The American economy contracted for the first time in eight years in the third quarter and at the fastest rate for a decade, official figures showed yesterday.
The data heightened fears of an imminent recession. But the 0.4 per cent fall in third-quarter GDP was half the size expected by analysts,triggering a rally on Wall Street after several days of sharp falls.
The contraction is the first since the first quarter of 1991 and is the steepest since the same quarter when it shrank by 2 per cent.
President George Bush seized on the figure, saying that the contraction had "really shocked the nation" and urged Congress to approve his economic stimulus package.

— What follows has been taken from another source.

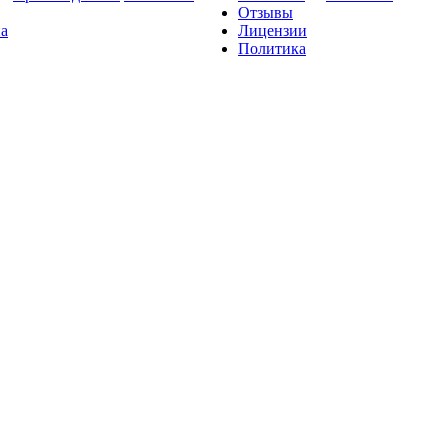
Отзывы
на
Лицензии
Политика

"People are having tough times in America," he told an audience of business leaders. "We've got to put aside political differences and act swiftly and strongly on behalf of the American workers." Paul O'Neill, the Treasury Secretary, said if the stimulus took effect quickly "there is still a plausible argument that the fourth quarter could be mildly positive".
But if, as many economists expect, the US economy also shrinks in the current quarter this will meet the widely accepted definition of recession.
Yesterday's figures covered the three months to the end of September, which means that it only captured the first three weeks' impact of the terrorist attacks. Since then there have massive redundancies, a rise in unemployment and a slump in consumer confidence, which bode badly for the current quarter.
Market-watchers had expected a drop of a 1 per cent and the more benign figure helped share prices. There was additional support from a Chicago manufacturing survey that came in less negative than forecast.